Akyolcular, çarçabuk yıkıma başlanmasını da şöyle eleştirdi:
“Projeye karşı olan yok. Herkes uygulamanın yönteme ve adalete uygun olmasını bekliyor. Kamu binalarının yıkımına çabukla başlandı ancak oradaki işler, öbür mülk sahipleri mağdur edilmeden yürütülmeli. Buradaki mülk sahiplerine, kiracılara güya baskın yapar üzere, polis takımlarıyla boşaltın dayatması yapılıyor. Esnafın en çok üzüldüğü hususların başında yere polis gönderilerek tebligat yapılması geliyor. Halbuki ortada şimdi şartname bile yok, müsabaka açılmış bile değil. Mülk sahibi yahut kiracılara taşınma için hazırlık talihi bile tanınmak istenmiyor. Çabucak yıkım dayatılıyor. Bu ne ivedi, bu ne telaş?”
“KAPAN HAN’IN ETRAFI NEDEN TEMİZLENMİYOR?”

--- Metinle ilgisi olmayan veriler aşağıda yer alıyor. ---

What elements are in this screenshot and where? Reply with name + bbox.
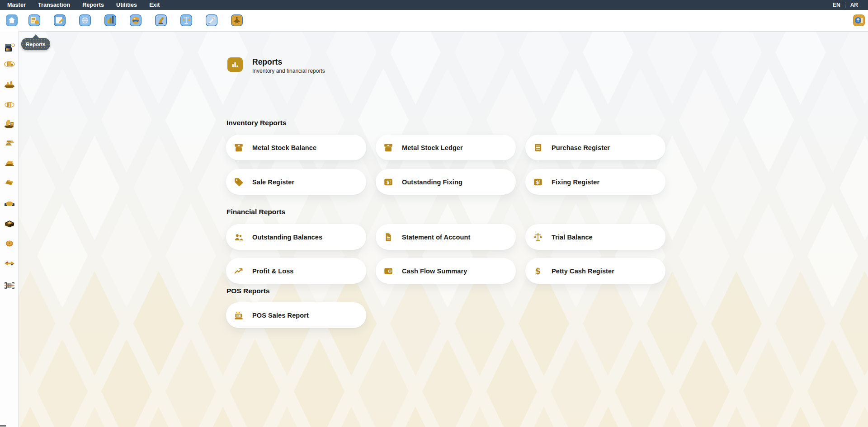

Akyolcular bölge esnafının, ‘binalar yıkıldıktan sonra yeraltına inilerek ticaret alanı yapılacak’ argümanını da kıymetlendirerek şunları söyledi:
“Bölge Esnafının, YKM’den Kapan Han’a kadar olan kısımdaki kamu ve özel binalar yıkıldıktan sonra yeraltına girilerek YKM binasının uzantısı halinde ticaret alanı yapılacağı tarafında bir argümanı var. Hanlar Bölgesi’nde bu türlü bir rant oyunu oynanmasına müsaade verilemez. Bölgenin tasarımı için hazırlanan ve yakında açıklanacak olan şartnamenin de, yarış heyetinin de böylesine yanlış bir uygulamaya müsaade vereceği kanısında değiliz. Fakat Doğanbey TOKİ’ler yapılırken, Santral Garaj’ın yerine Kent Meydanı yapılırken, Zafer Plaza’yı yapmış olan Aziz Torun’a satılan Korupark yerine AVM ve yüksek konutlar yapılırken, birinci söylenenlerle sonuç birbirinden çok farklı çıktı. Bu makûs örnekler maalesef Hanlar Bölgesi’nin geleceğine dönük korkuları da ön plana çıkarıyor. Ayrıyeten Kapan Han etrafında sonradan yapılan binaların neden korunduğunu da anlayamadık. Madem hanların etrafı açılacak, Kapan Han’ın etrafı neden temizlenmiyor? Kamuoyuna bunun da açıklanması gerek.”